Sédation et fin de vie dans le cadre de la loi Claes Léonetti

Sedation and end of life under the Claes Léonetti law

Francis Bonnet 1
PMCID: PMC7198212

La sédation de fin de vie, rendue possible sur un plan juridique par la loi Claes Léonetti, avait la réputation d’être mal connue et/ou ma comprise des familles de patients comme des soignants eux-mêmes. Cette loi, dont l’importance sociétale est fondamentale, et peut-être plus encore dans le contexte de l’épidémie COVID-19, a fait l’objet d’un suivi de son application par le Centre national des soins palliatifs et de la fin de vie qui présente ici le résultat d’une enquête, trois ans après sa mise en application [1].

Cette enquête a porté sur 14 établissements dont 11 CHU (et finalement seulement 9 car 2 n’avaient pas de patient en situation durant la période concernée).

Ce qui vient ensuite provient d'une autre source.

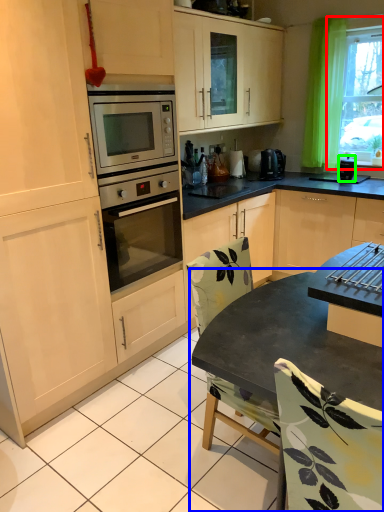 Question: Which object is the closest to the window (highlighted by a red box)? Choose among these: table (highlighted by a blue box) or appliance (highlighted by a green box).

Choices:
 (A) table
 (B) appliance

Answer: (B) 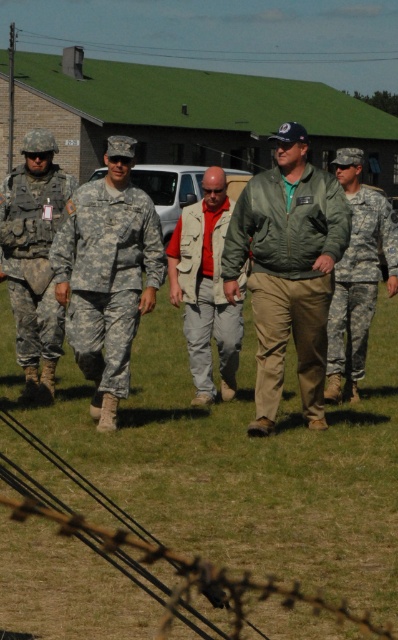 Who is lower down, camouflage uniform at center or camouflage fabric pants at right?

camouflage fabric pants at right

Can you confirm if camouflage uniform at center is thinner than camouflage fabric pants at right?

Yes, camouflage uniform at center is thinner than camouflage fabric pants at right.

Is point (152, 307) closer to camera compared to point (374, 232)?

Yes, it is.

The width and height of the screenshot is (398, 640). I want to click on camouflage uniform at center, so click(101, 275).

Is camouflage fabric uniform at center positioned before brushed metal wire at upper center?

Yes.

In the scene shown: Who is taller, camouflage fabric uniform at center or brushed metal wire at upper center?

→ brushed metal wire at upper center

Describe the element at coordinates (107, 276) in the screenshot. I see `camouflage fabric uniform at center` at that location.

The width and height of the screenshot is (398, 640). Identify the location of camouflage fabric uniform at center. (107, 276).

Describe the element at coordinates (33, 316) in the screenshot. I see `camouflage fabric uniform at left` at that location.

Consider the image. Does camouflage fabric uniform at left have a smaller size compared to brushed metal wire at upper center?

Yes.

Between point (1, 189) and point (325, 56), which one is positioned behind?

Point (325, 56)

Find the location of a particular element. The image size is (398, 640). camouflage fabric uniform at left is located at coordinates (33, 316). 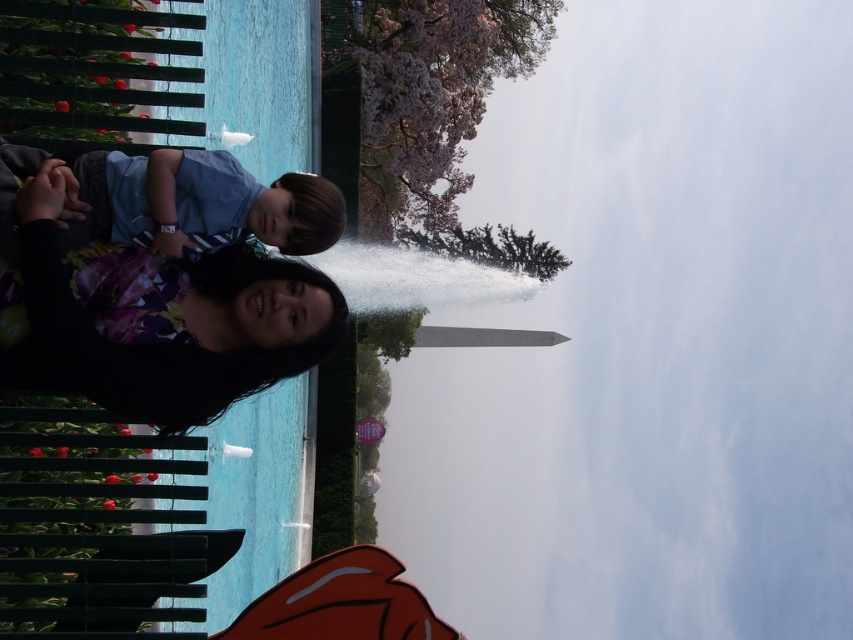 You are a photographer standing at the edge of the reflecting pool. You notice the black floral dress at lower left and the blue striped shirt at left in your viewfinder. Which clothing item appears bigger in the photo?

The black floral dress at lower left appears bigger in the photo because it has a larger size compared to the blue striped shirt at left.

You are standing at the edge of the reflecting pool and want to take a photo of the clear blue water at center and the black floral dress at lower left. Which object is higher in the frame?

The clear blue water at center is taller than the black floral dress at lower left, so it appears higher in the frame.

You are standing in the park and see the clear blue water at center and the blue striped shirt at left. Which object is closer to the ground?

The clear blue water at center is positioned under the blue striped shirt at left, so the clear blue water at center is closer to the ground. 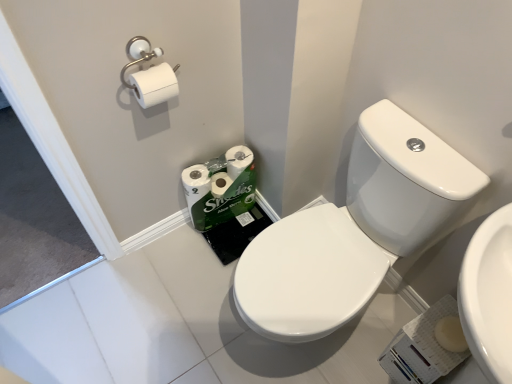 You are a GUI agent. You are given a task and a screenshot of the screen. Output one action in this format:
    pyautogui.click(x=<x>, y=<y>)
    Task: Click on the white matte toilet paper at upper left, arranged as the 2th toilet paper when ordered from the bottom
    
    Given the screenshot: What is the action you would take?
    pyautogui.click(x=154, y=85)

Locate an element on the screen. This screenshot has height=384, width=512. green matte toilet paper at lower center, the 2th toilet paper positioned from the top is located at coordinates (220, 187).

Is white matte toilet paper at upper left, the first toilet paper from the top, facing away from white glossy sink at center right?

white matte toilet paper at upper left, the first toilet paper from the top, is not turned away from white glossy sink at center right.

Is white matte toilet paper at upper left, arranged as the 2th toilet paper when ordered from the bottom, smaller than white glossy sink at center right?

Indeed, white matte toilet paper at upper left, arranged as the 2th toilet paper when ordered from the bottom, has a smaller size compared to white glossy sink at center right.

Do you think white matte toilet paper at upper left, which is the 1th toilet paper from front to back, is within white glossy sink at center right, or outside of it?

white matte toilet paper at upper left, which is the 1th toilet paper from front to back, is located beyond the bounds of white glossy sink at center right.

Can you confirm if green matte toilet paper at lower center, the second toilet paper in the front-to-back sequence, is thinner than white glossy sink at center right?

Correct, the width of green matte toilet paper at lower center, the second toilet paper in the front-to-back sequence, is less than that of white glossy sink at center right.

Based on their sizes in the image, would you say green matte toilet paper at lower center, the 2th toilet paper positioned from the top, is bigger or smaller than white glossy sink at center right?

Considering their sizes, green matte toilet paper at lower center, the 2th toilet paper positioned from the top, takes up less space than white glossy sink at center right.

From the image's perspective, is green matte toilet paper at lower center, which is counted as the first toilet paper, starting from the back, located beneath white glossy sink at center right?

No, from the image's perspective, green matte toilet paper at lower center, which is counted as the first toilet paper, starting from the back, is not below white glossy sink at center right.

From their relative heights in the image, would you say green matte toilet paper at lower center, the 2th toilet paper positioned from the top, is taller or shorter than white glossy sink at center right?

In the image, green matte toilet paper at lower center, the 2th toilet paper positioned from the top, appears to be shorter than white glossy sink at center right.

Locate an element on the screen. The height and width of the screenshot is (384, 512). the 2nd toilet paper behind when counting from the white glossy sink at center right is located at coordinates (220, 187).

Considering the relative sizes of white glossy sink at center right and green matte toilet paper at lower center, which is counted as the first toilet paper, starting from the back, in the image provided, is white glossy sink at center right bigger than green matte toilet paper at lower center, which is counted as the first toilet paper, starting from the back,?

Correct, white glossy sink at center right is larger in size than green matte toilet paper at lower center, which is counted as the first toilet paper, starting from the back.

In the scene shown: Choose the correct answer: Is white glossy sink at center right inside green matte toilet paper at lower center, the 2th toilet paper positioned from the top, or outside it?

white glossy sink at center right lies outside green matte toilet paper at lower center, the 2th toilet paper positioned from the top.

From a real-world perspective, is white glossy sink at center right beneath green matte toilet paper at lower center, the 2th toilet paper positioned from the top?

No, from a real-world perspective, white glossy sink at center right is not under green matte toilet paper at lower center, the 2th toilet paper positioned from the top.

Considering the sizes of objects white glossy sink at center right and white matte toilet paper at upper left, positioned as the second toilet paper in back-to-front order, in the image provided, who is shorter, white glossy sink at center right or white matte toilet paper at upper left, positioned as the second toilet paper in back-to-front order,?

white matte toilet paper at upper left, positioned as the second toilet paper in back-to-front order, is shorter.

Would you say white glossy sink at center right is outside white matte toilet paper at upper left, the first toilet paper from the top?

Yes.

Is the surface of white glossy sink at center right in direct contact with white matte toilet paper at upper left, the first toilet paper from the top?

white glossy sink at center right and white matte toilet paper at upper left, the first toilet paper from the top, are clearly separated.

From a real-world perspective, which is physically below, white glossy sink at center right or white matte toilet paper at upper left, positioned as the second toilet paper in back-to-front order?

white glossy sink at center right.

Relative to green matte toilet paper at lower center, which is the 1th toilet paper from bottom to top, is white matte toilet paper at upper left, which is the 1th toilet paper from front to back, in front or behind?

In the image, white matte toilet paper at upper left, which is the 1th toilet paper from front to back, appears in front of green matte toilet paper at lower center, which is the 1th toilet paper from bottom to top.

Does white matte toilet paper at upper left, the first toilet paper from the top, have a lesser width compared to green matte toilet paper at lower center, the 2th toilet paper positioned from the top?

Yes, white matte toilet paper at upper left, the first toilet paper from the top, is thinner than green matte toilet paper at lower center, the 2th toilet paper positioned from the top.

Which object is positioned more to the left, white matte toilet paper at upper left, positioned as the second toilet paper in back-to-front order, or green matte toilet paper at lower center, the 2th toilet paper positioned from the top?

white matte toilet paper at upper left, positioned as the second toilet paper in back-to-front order, is more to the left.

From the image's perspective, which is below, white matte toilet paper at upper left, the first toilet paper from the top, or green matte toilet paper at lower center, the second toilet paper in the front-to-back sequence?

green matte toilet paper at lower center, the second toilet paper in the front-to-back sequence, appears lower in the image.

Can you tell me how much green matte toilet paper at lower center, which is counted as the first toilet paper, starting from the back, and white matte toilet paper at upper left, the first toilet paper from the top, differ in facing direction?

0.885 degrees.

In the image, is green matte toilet paper at lower center, which is counted as the first toilet paper, starting from the back, positioned in front of or behind white matte toilet paper at upper left, which is the 1th toilet paper from front to back?

green matte toilet paper at lower center, which is counted as the first toilet paper, starting from the back, is behind white matte toilet paper at upper left, which is the 1th toilet paper from front to back.

From the image's perspective, which one is positioned higher, green matte toilet paper at lower center, the 2th toilet paper positioned from the top, or white matte toilet paper at upper left, the first toilet paper from the top?

white matte toilet paper at upper left, the first toilet paper from the top.

Measure the distance from green matte toilet paper at lower center, the 2th toilet paper positioned from the top, to white matte toilet paper at upper left, positioned as the second toilet paper in back-to-front order.

19.88 inches.

I want to click on sink below the white matte toilet paper at upper left, positioned as the second toilet paper in back-to-front order (from a real-world perspective), so click(x=355, y=230).

Locate an element on the screen. sink that is above the green matte toilet paper at lower center, which is counted as the first toilet paper, starting from the back (from a real-world perspective) is located at coordinates (355, 230).

When comparing their distances from white matte toilet paper at upper left, the first toilet paper from the top, does white glossy sink at center right or green matte toilet paper at lower center, which is the 1th toilet paper from bottom to top, seem closer?

green matte toilet paper at lower center, which is the 1th toilet paper from bottom to top, is positioned closer to the anchor white matte toilet paper at upper left, the first toilet paper from the top.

Les CHU représentent l’essentiel des établissements concernés par l’enquête ; ceci donne éventuellement une vision un peu biaisée de la situation. Ainsi, l’essentiel des procédures engagées l’ont été en situation de réanimation, ce qui explique également que la décision ait été prise la plupart du temps à l’initiative des équipes soignantes et non du patient ou à défaut de la famille.

La deuxième localisation par ordre de fréquence est représentée par les services d’urgences où l’on peut envisager que la décision de sédation terminale a été prise en parallèle avec une décision de non-transfert en réanimation.

« Paradoxalement », les unités de soins palliatifs ne représentent qu’une minorité des cas observés ; mais l’on peut supposer qu’une partie de ces unités se trouve en dehors des établissements MCO et n’ont pas été concernées par l’enquête.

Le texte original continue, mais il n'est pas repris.